--- Supplied material Enclosed Below ---

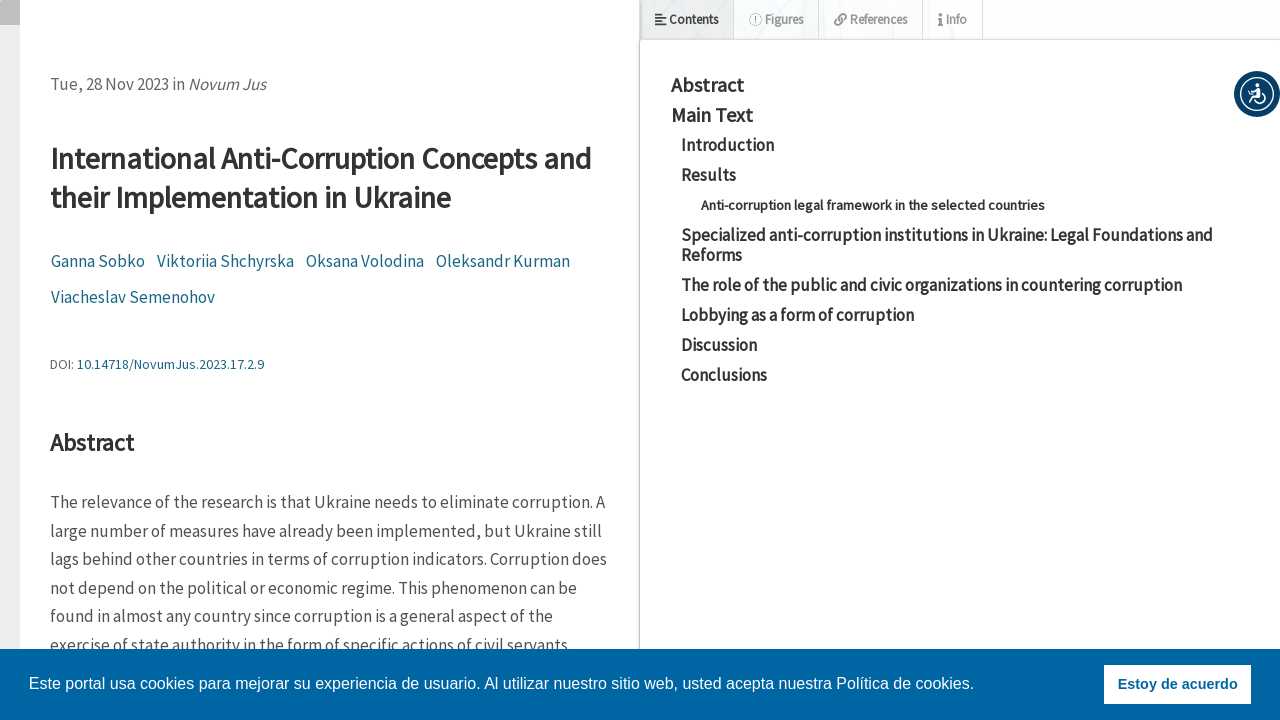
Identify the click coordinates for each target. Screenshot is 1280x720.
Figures (776, 19)
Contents (686, 19)
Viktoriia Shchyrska (225, 261)
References (870, 19)
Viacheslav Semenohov (133, 297)
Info (952, 19)
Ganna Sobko (98, 261)
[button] (1257, 94)
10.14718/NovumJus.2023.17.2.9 (170, 364)
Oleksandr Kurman (503, 261)
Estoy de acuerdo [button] (1178, 684)
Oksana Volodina (365, 261)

--- End of Enclosed Supplied material ---

• _Description of the task_:
Each entry above should be restated word for word, though no picture may appear in the copy.

• _Response to this exercise_:
Identify the click coordinates for each target. Screenshot is 1280x720.
Figures (776, 19)
Contents (686, 19)
Viktoriia Shchyrska (225, 261)
References (870, 19)
Viacheslav Semenohov (133, 297)
Info (952, 19)
Ganna Sobko (98, 261)
[button] (1257, 94)
10.14718/NovumJus.2023.17.2.9 (170, 364)
Oleksandr Kurman (503, 261)
Estoy de acuerdo [button] (1178, 684)
Oksana Volodina (365, 261)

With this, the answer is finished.